Bird has his highest steals total against one of the best ball handlers in the game’s history. Stockton remains the all-time leader in assists, so how did Bird manage 3.0 steals against his teams? Either Stockton was throwing the ball around, or it was all on his teammates, which seems like a stretch.

You can take the name off the jersey and see a line of 27.2 points, 8.5 rebounds, 6.6 assists, and 3.0 steals, and you are talking about an MVP for the season. In 13 games, Bird averaged these stats against the Jazz, while shooting 50% from the field. These are legendary numbers.

Hakeem Olajuwon - 16 Games, 13-3 (81.2%)

Larry Bird vs. Hakeem Olajuwon

Regular Season: 30.2 PPG, 11.9 RPG, 7.0 APG, 2.2 SPG, 0.9 BPG, 51.1 FG%, 38.1 3-PT% (9-1)

Playoffs: 24.0 PPG, 9.7 RPG, 9.5 APG, 2.7 SPG, 0.3 BPG, 48.2 FG%, 36.8 3-PT% (4-2)

Speaking of legendary numbers, Bird had a field day when playing Hakeem Olajuwon and the Rockets during Olajuwon’s early years. Bird only has one player that he averaged 30 points against and it is the all-time great in Olajuwon. In the regular season, Bird played 10 times and lost just once.

The playoffs saw the Celtics meet the Rockets in the 1986 NBA Finals. Olajuwon was still developing into an elite player but was a key contributor to the team. The Celtics won the Finals in six games to cap off a season that saw Bird win MVP and Finals MVP.

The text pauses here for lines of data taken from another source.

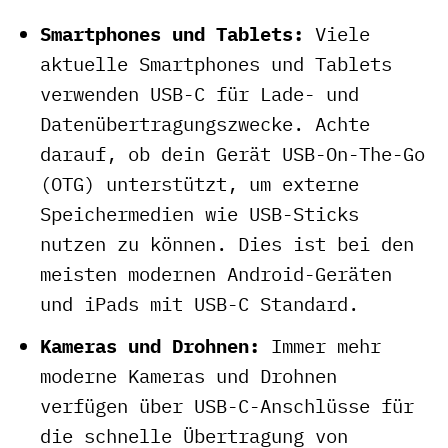
Smartphones und Tablets:
Viele
aktuelle Smartphones und Tablets
verwenden USB-C für Lade- und
Datenübertragungszwecke. Achte
darauf, ob dein Gerät USB-On-The-Go
(OTG) unterstützt, um externe
Speichermedien wie USB-Sticks
nutzen zu können. Dies ist bei den
meisten modernen Android-Geräten
und iPads mit USB-C Standard.
Kameras und Drohnen:
Immer mehr
moderne Kameras und Drohnen
verfügen über USB-C-Anschlüsse für
die schnelle Übertragung von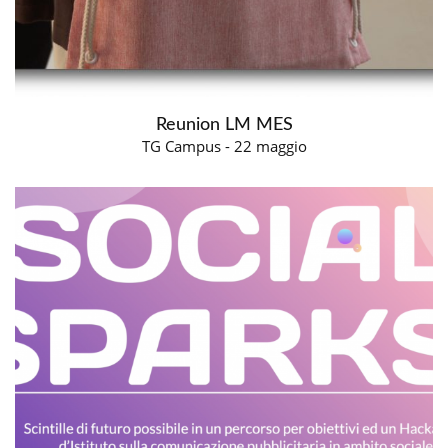
Reunion LM MES
TG Campus - 22 maggio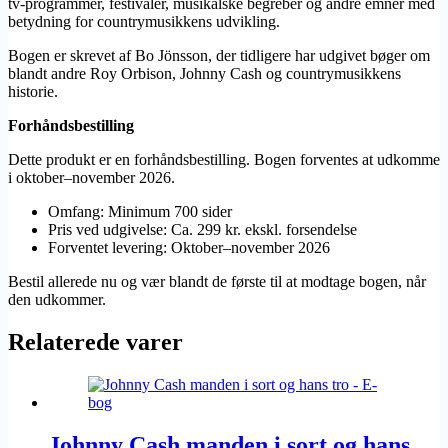
tv-programmer, festivaler, musikalske begreber og andre emner med
betydning for countrymusikkens udvikling.
Bogen er skrevet af Bo Jönsson, der tidligere har udgivet bøger om
blandt andre Roy Orbison, Johnny Cash og countrymusikkens
historie.
Forhåndsbestilling
Dette produkt er en forhåndsbestilling. Bogen forventes at udkomme
i oktober–november 2026.
Omfang: Minimum 700 sider
Pris ved udgivelse: Ca. 299 kr. ekskl. forsendelse
Forventet levering: Oktober–november 2026
Bestil allerede nu og vær blandt de første til at modtage bogen, når
den udkommer.
Relaterede varer
Johnny Cash manden i sort og hans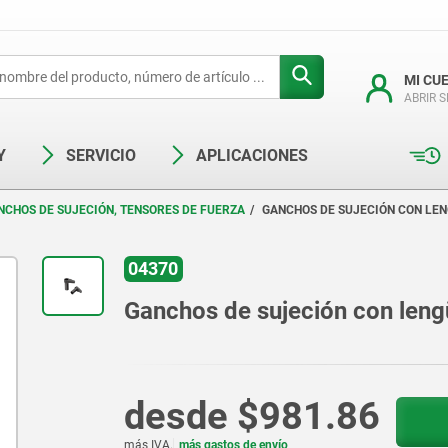
MI CU
ABRIR 
Y
SERVICIO
APLICACIONES
NCHOS DE SUJECIÓN, TENSORES DE FUERZA
GANCHOS DE SUJECIÓN CON LE
04370
Ganchos de sujeción con leng
desde
$981.86
más IVA.
más gastos de envío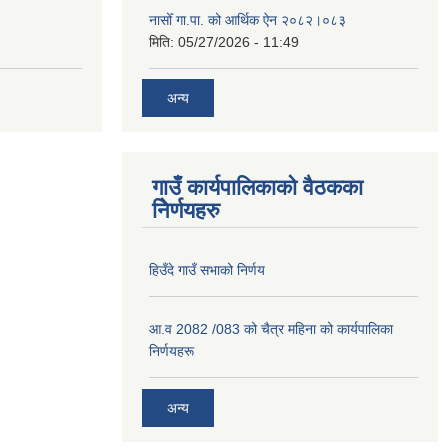
नासोँ गा.पा. को आर्थिक ऐन २०८२।०८३
मिति:
05/27/2026 - 11:49
अन्य
गाउँ कार्यपालिकाको वैठकका
निेर्णयहरु
हिउँदे गाउँ सभाको निर्णय
आ.व 2082 /083 को चैत्र महिना को कार्यपालिका
निर्णयहरू
अन्य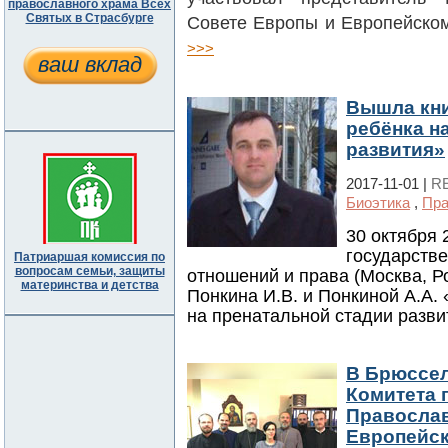
православного храма Всех
Святых в Страсбурге
Совете Европы и Европейском
>>>
ваш вклад
Вышла кни
ребёнка н
развития»
2017-11-01 |
R
Биоэтика
,
Пра
30 октября 
государств
Патриаршая комиссия по
вопросам семьи, защиты
отношений и права (Москва, Р
материнства и детства
Понкина И.В. и Понкиной А.А.
на пренатальной стадии разви
В Брюссел
Комитета 
Православ
Европейс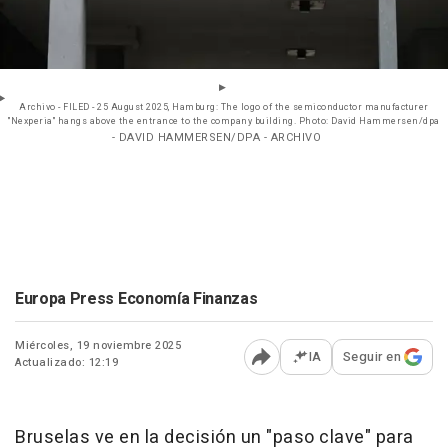
Archivo - FILED - 25 August 2025, Hamburg: The logo of the semiconductor manufacturer
"Nexperia" hangs above the entrance to the company building. Photo: David Hammersen/dpa
- DAVID HAMMERSEN/DPA - ARCHIVO
Europa Press Economía Finanzas
Miércoles, 19 noviembre 2025
IA
Seguir en
Actualizado: 12:19
Abrir opciones para comp
Bruselas ve en la decisión un "paso clave" para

George Gervin - 23 Games, 20-3 (86.9%)

George Gervin

Regular Season: 23.8 PPG, 10.2 RPG, 6.1 APG, 2.2 SPG, 0.9 BPG, 50.5 FG%, 47.4 3-PT% (18-3)

Playoffs: 33.0 PPG, 9.0 RPG, 8.0 APG, 2.0 SPG, 1.0 BPG, 57.5 FG%, 50.0 3-PT% (2-0)

The player that should have hated playing Bird the most, but probably won’t admit to it, is George Gervin. The great San Antonio Spurs player couldn’t figure out how to beat him. Bird nearly shot 50/50 from inside and outside the arc while playing him. Throw in a double-double on top of that with six assists and you are talking about numbers that pop out from a video game.

The only time the two met in the playoffs was in the first round of 1977. At the time, the series was a best of three and the Celtics swept the series. In that series, Bird did shoot 50/50 from the field in what is one of the greatest accomplishments one could do.